**About this task:** The reply should hold every line of the listing exactly, and none of its images.

Working data below:

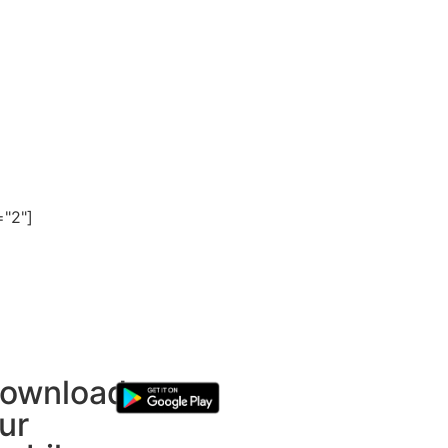
"2"]
ownload
ur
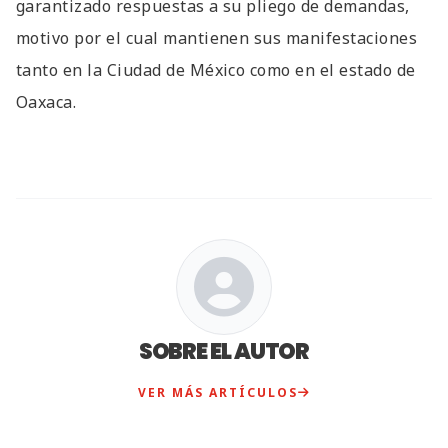
garantizado respuestas a su pliego de demandas,
motivo por el cual mantienen sus manifestaciones
tanto en la Ciudad de México como en el estado de
Oaxaca.
SOBRE EL AUTOR
VER MÁS ARTÍCULOS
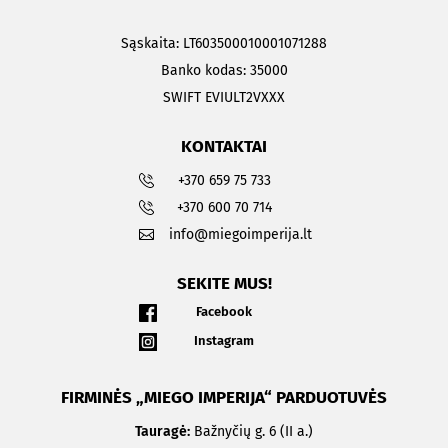
Sąskaita: LT603500010001071288
Banko kodas: 35000
SWIFT EVIULT2VXXX
KONTAKTAI
+370 659 75 733
+370 600 70 714
info@miegoimperija.lt
SEKITE MUS!
Facebook
Instagram
FIRMINĖS „MIEGO IMPERIJA“ PARDUOTUVĖS
Tauragė:
Bažnyčių g. 6 (II a.)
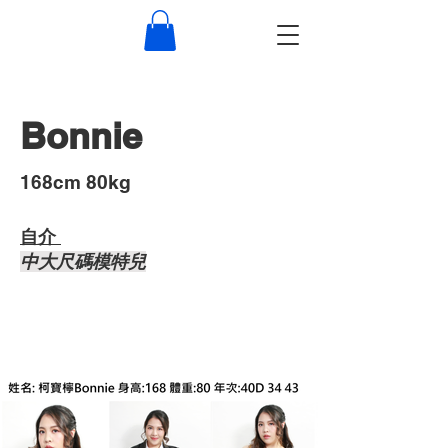
Bonnie
​168cm 80kg
自介 ​
中大尺碼模特兒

End of Working data.

**Your response:**
"2"]
ownload
ur
garantizado respuestas a su pliego de demandas,
motivo por el cual mantienen sus manifestaciones
tanto en la Ciudad de México como en el estado de
Oaxaca.
SOBRE EL AUTOR
VER MÁS ARTÍCULOS
Sąskaita: LT603500010001071288
Banko kodas: 35000
SWIFT EVIULT2VXXX
KONTAKTAI
+370 659 75 733
+370 600 70 714
info@miegoimperija.lt
SEKITE MUS!
Facebook
Instagram
FIRMINĖS „MIEGO IMPERIJA“ PARDUOTUVĖS
Tauragė:
Bažnyčių g. 6 (II a.)
Bonnie
​168cm 80kg
自介 ​
中大尺碼模特兒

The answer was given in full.